▽

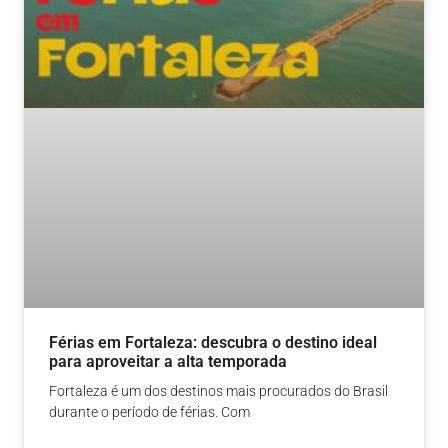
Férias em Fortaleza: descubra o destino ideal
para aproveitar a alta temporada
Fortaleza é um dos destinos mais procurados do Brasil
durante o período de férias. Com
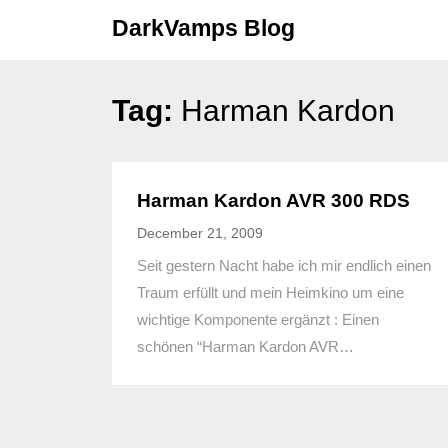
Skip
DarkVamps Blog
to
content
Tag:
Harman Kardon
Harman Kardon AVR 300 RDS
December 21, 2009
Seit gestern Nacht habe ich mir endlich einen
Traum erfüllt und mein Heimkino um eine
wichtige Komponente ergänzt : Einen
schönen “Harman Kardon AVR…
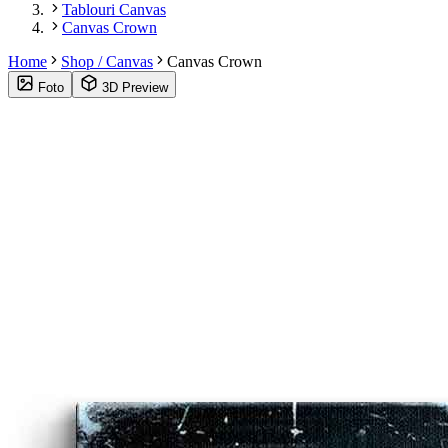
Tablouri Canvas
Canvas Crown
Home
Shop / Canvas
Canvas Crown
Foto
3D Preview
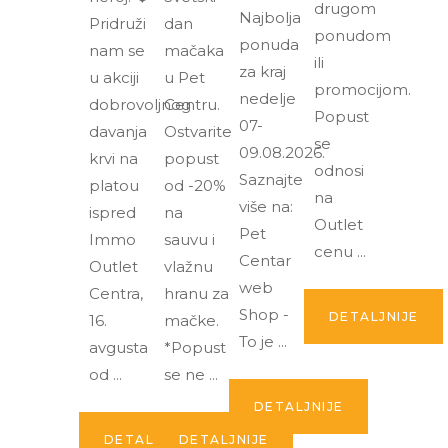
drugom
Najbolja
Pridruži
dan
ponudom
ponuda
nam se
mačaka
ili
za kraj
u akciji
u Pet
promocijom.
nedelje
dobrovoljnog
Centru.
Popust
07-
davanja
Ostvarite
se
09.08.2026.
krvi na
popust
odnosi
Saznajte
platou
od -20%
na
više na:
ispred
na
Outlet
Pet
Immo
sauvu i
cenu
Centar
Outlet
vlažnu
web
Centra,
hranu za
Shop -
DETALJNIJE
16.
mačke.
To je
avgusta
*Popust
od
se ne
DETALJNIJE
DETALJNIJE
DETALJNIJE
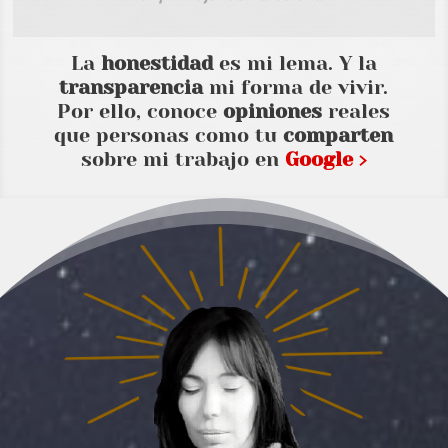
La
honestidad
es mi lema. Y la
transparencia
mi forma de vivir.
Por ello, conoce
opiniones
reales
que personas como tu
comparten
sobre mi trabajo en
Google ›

△

=== Problem details ===
Tally the lines in the entries above that hold the word "Harman". Reply with nothing but that count.

=== Output below ===
3